Car soyons honnêtes, Yang aurait pu fuir à plusieurs reprises. Elle a choisi de revenir au palais. Elle a choisi de devenir concubine. Elle a choisi ce destin et tout ce qu’il comporte, l’Empereur faisait partie intégrante de cette équation.
L’Empereur a beau menacer, pester, faire semblant de s’éloigner, elle sait qu’il ne la laissera jamais en paix. Alors elle accepte cet “amour” qui lui permettra d’accéder à la vengeance dont elle a tant besoin pour justifier sa présence au palais et quelque part en chemin, Yang finit par “aimer” le pouvoir que lui apporte et l’empereur par extension.
C’est la définition même du syndrome de Stockholm : transformer sa captivité en choix, son bourreau en protecteur.
Le fils et sa mère - une dynamique toxique
Qualifier cette relation d”amour romantique” serait pourtant une erreur. Ce qui lie Yang et l’Empereur est…pathologique.
L’Empereur lui-même le dit : Yang est la première à lui avoir montré qu’il pouvait accomplir des choses par lui-même. De la même façon qu’un oisillon prend la première chose qu’il regarde pour sa mère, son attachement à Yang suit cette logique d’empreinte affective.
Il ne l’aime pas comme un homme aime une femme.

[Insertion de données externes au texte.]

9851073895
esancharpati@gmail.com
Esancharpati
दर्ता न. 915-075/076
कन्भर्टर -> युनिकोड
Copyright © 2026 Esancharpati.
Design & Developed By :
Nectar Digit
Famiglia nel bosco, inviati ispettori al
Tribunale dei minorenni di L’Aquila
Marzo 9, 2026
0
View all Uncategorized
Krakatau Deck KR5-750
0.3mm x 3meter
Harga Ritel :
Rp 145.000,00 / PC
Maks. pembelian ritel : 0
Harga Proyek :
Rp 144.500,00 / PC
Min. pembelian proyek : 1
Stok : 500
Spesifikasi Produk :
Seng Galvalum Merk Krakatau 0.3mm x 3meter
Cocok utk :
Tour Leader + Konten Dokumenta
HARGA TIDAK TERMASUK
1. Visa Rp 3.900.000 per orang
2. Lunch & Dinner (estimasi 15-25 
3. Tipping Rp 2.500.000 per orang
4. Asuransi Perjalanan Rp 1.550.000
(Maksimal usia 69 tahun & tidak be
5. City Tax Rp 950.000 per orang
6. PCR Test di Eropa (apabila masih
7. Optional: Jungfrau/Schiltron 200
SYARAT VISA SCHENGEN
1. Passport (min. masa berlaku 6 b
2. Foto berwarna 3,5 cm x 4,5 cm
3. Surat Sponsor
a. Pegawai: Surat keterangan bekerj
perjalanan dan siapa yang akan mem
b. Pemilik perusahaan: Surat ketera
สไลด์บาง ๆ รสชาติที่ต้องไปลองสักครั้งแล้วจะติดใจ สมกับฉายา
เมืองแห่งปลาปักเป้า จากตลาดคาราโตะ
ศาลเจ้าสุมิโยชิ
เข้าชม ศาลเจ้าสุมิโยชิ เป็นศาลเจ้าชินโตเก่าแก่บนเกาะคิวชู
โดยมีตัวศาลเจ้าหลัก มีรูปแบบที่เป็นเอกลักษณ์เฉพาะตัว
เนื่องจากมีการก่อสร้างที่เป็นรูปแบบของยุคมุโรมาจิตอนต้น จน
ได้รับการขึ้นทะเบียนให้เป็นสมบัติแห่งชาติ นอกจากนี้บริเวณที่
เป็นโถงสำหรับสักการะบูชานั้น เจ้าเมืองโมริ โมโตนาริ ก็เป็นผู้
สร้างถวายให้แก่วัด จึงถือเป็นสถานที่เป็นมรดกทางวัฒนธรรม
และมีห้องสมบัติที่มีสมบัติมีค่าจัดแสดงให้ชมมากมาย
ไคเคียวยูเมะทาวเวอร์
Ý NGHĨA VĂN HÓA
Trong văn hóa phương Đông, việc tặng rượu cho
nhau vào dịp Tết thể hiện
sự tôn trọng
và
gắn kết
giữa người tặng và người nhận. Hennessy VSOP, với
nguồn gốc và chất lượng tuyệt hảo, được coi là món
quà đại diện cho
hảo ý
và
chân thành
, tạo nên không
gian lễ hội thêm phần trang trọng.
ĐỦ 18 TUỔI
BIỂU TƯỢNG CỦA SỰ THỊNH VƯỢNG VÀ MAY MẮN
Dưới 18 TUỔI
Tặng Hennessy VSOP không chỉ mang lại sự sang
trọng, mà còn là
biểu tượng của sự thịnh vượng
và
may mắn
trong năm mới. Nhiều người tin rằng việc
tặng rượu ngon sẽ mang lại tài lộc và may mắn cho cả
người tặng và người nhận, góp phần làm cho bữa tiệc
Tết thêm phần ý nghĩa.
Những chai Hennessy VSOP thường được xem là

Il l’aime comme un enfant aime sa mère : avec dépendance, possessivité, terreur de l’abandon.
Et Yang ? Elle le manipule avec l’autorité d’une mère sur son enfant. Même si ses intentions sont “honorables” (stabiliser l’empire, protéger son fils), elle use de cette dynamique pour atteindre ses objectifs. Elle devient une figure maternelle de pouvoir plutôt qu’une égale amoureuse.

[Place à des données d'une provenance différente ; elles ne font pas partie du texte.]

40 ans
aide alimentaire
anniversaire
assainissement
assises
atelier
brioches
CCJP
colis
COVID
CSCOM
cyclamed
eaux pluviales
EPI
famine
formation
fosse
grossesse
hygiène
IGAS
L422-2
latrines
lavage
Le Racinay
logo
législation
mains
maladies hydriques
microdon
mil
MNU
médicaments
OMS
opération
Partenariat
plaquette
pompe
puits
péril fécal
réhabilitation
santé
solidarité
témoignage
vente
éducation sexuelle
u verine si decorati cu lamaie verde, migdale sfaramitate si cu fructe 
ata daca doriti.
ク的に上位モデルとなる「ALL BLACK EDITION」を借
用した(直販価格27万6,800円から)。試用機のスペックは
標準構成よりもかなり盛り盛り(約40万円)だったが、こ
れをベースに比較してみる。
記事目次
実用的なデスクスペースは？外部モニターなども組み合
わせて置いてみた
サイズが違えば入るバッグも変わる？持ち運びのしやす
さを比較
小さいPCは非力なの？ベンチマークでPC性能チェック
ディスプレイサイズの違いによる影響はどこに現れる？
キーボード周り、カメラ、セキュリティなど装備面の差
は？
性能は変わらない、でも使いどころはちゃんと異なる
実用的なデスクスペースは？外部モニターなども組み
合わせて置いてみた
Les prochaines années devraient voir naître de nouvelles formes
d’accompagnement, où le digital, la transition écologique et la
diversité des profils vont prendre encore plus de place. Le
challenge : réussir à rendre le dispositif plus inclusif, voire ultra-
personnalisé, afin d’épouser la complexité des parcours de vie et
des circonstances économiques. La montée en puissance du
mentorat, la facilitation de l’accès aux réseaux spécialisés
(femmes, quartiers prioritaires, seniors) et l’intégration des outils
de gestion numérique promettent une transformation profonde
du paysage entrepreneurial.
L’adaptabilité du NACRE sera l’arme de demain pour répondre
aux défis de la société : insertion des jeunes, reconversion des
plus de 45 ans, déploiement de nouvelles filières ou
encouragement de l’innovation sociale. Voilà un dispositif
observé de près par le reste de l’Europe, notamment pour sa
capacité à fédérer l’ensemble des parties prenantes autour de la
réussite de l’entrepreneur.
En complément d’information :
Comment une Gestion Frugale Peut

Cette relation malsaine est bien illustrée dans la scène de sa mort : il meurt allongé sur ses genoux, après que Yang lui ai nettoyé les oreilles. Comme un fils dans les bras de sa mère. Pas comme un amant. Pas comme un empereur. Comme un enfant qui retourne d’où il vient.
L’empereur pathétique - un destin inévitable
J’aurais accepté cet amour s’il avait eu un sens. Si l’Empereur avait VRAIMENT évolué. Si il était devenu un homme.

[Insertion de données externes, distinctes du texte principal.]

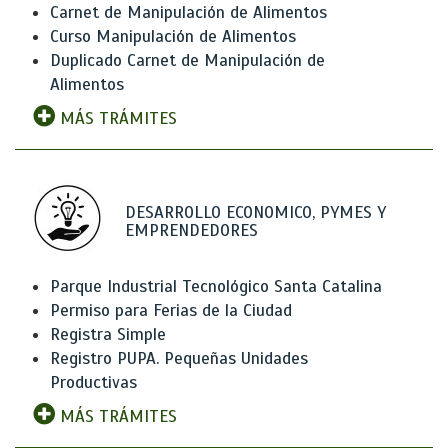
Carnet de Manipulación de Alimentos
Curso Manipulación de Alimentos
Duplicado Carnet de Manipulación de
Alimentos
MÁS TRÁMITES
DESARROLLO ECONOMICO, PYMES Y
EMPRENDEDORES
Parque Industrial Tecnológico Santa Catalina
Permiso para Ferias de la Ciudad
Registra Simple
Registro PUPA. Pequeñas Unidades
Productivas
MÁS TRÁMITES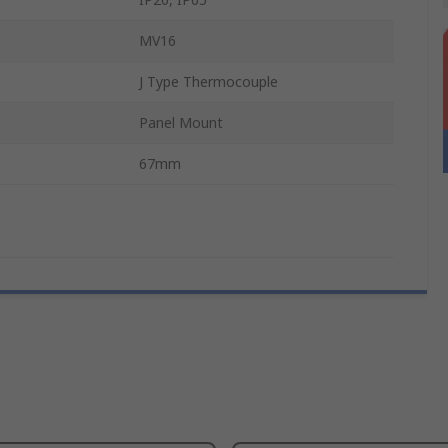
MV16
J Type Thermocouple
Panel Mount
67mm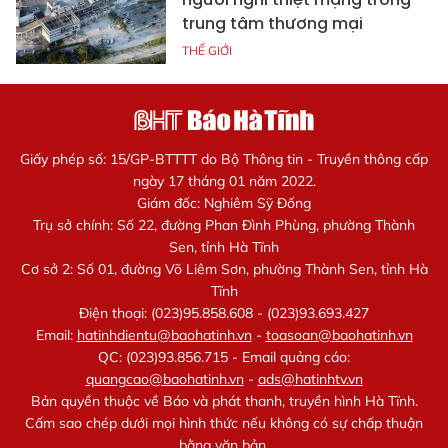
trung tâm thương mại
THẾ GIỚI
Giấy phép số: 15/GP-BTTTT do Bộ Thông tin - Truyền thông cấp
ngày 17 tháng 01 năm 2022.
Giám đốc: Nghiêm Sỹ Đống
Trụ sở chính: Số 22, đường Phan Đình Phùng, phường Thành
Sen, tỉnh Hà Tĩnh
Cơ sở 2: Số 01, đường Võ Liêm Sơn, phường Thành Sen, tỉnh Hà
Tĩnh
Điện thoại: (023)95.858.608 - (023)93.693.427
Email:
hatinhdientu@baohatinh.vn
-
toasoan@baohatinh.vn
QC: (023)93.856.715 - Email quảng cáo:
quangcao@baohatinh.vn
-
ads@hatinhtv.vn
Bản quyền thuộc về Báo và phát thanh, truyền hình Hà Tĩnh.
Cấm sao chép dưới mọi hình thức nếu không có sự chấp thuận
bằng văn bản.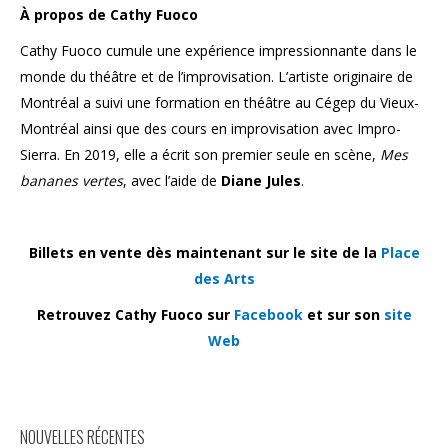
À propos de Cathy Fuoco
Cathy Fuoco cumule une expérience impressionnante dans le
monde du théâtre et de l’improvisation. L’artiste originaire de
Montréal a suivi une formation en théâtre au Cégep du Vieux-
Montréal ainsi que des cours en improvisation avec Impro-
Sierra. En 2019, elle a écrit son premier seule en scène,
Mes
bananes vertes
, avec l’aide de
Diane Jules
.
Billets en vente dès maintenant sur le site de la
Place
des Arts
Retrouvez Cathy Fuoco sur
Facebook
et sur son
site
Web
NOUVELLES RÉCENTES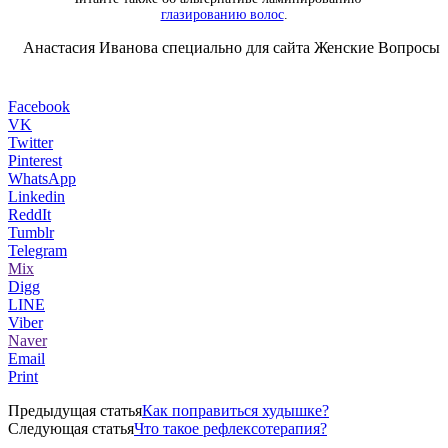
глазированию волос
.
Анастасия Иванова специально для сайта Женские Вопросы
Facebook
VK
Twitter
Pinterest
WhatsApp
Linkedin
ReddIt
Tumblr
Telegram
Mix
Digg
LINE
Viber
Naver
Email
Print
Предыдущая статья
Как поправиться худышке?
Следующая статья
Что такое рефлексотерапия?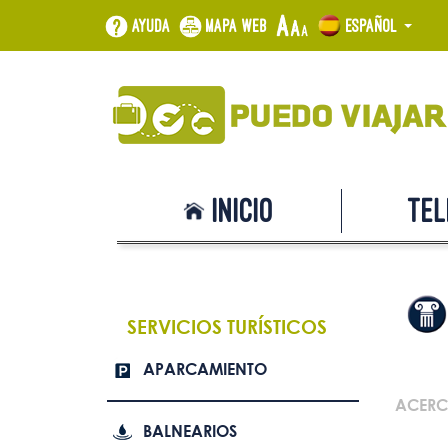
Ayuda
Mapa web
Español
Inicio
Tel
SERVICIOS TURÍSTICOS
APARCAMIENTO
ACERC
BALNEARIOS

Quelque part au fond de moi, j’ai espéré que ce soit le cas. Qu’il grandisse et se mette à la hauteur de Yang. Il le fait, parfois, dans ses élans d’amour. Mais jamais suffisamment longtemps pour changer sa nature d’enfant capricieux.
Sa faiblesse ouvre la porte à toutes les manipulations. On le déteste pour sa lâcheté, mais on finit par le prendre en pitié. Il n’a jamais été aimé des gens qui l’entourent. Ou du moins, jamais comme il l’aurait voulu. Il n’a jamais voulu du trône qui lui est imposé par tous et lui coutera la vie, comme à son père avant lui.
Eut-il fait preuve de courage, je suis convaincue qu’il aurait pu vivre une histoire d’amour épique avec Yang et redonner un souffle à son empire. Mais son incapacité à assumer le pouvoir rend cet amour tout aussi impossible que celui avec WangYu.
Car une fois qu’elle accepte son destin, Yang est consciente qu’il lui faut du pouvoir pour accomplir ses desseins. L’Empereur n’en veut pas et a tendance à confier ce pouvoir à tous ceux qui lui inspirent un semblant de confiance.
Dès lors, lui aussi doit mourir pour que Yang assume pleinement ses responsabilités.
Je crois que cette mort “naturelle” a évité à Yang de commettre le pire des régicides pour se protéger et protéger les siens. Car avec le temps, et ses décisions irréfléchies l’empereur aurait lui aussi représenté une menace pour elle et ses gens.
C’est peut-être l’amour le plus triste des quatre parce qu’il est vide. Un amour qui n’en est pas un, mais qui consume néanmoins toute une vie.
INTERLUDE : MAHA - un amour maternel sacrifié
Maha, c’est ce qu’il reste de l’amour entre Yang et WangYu.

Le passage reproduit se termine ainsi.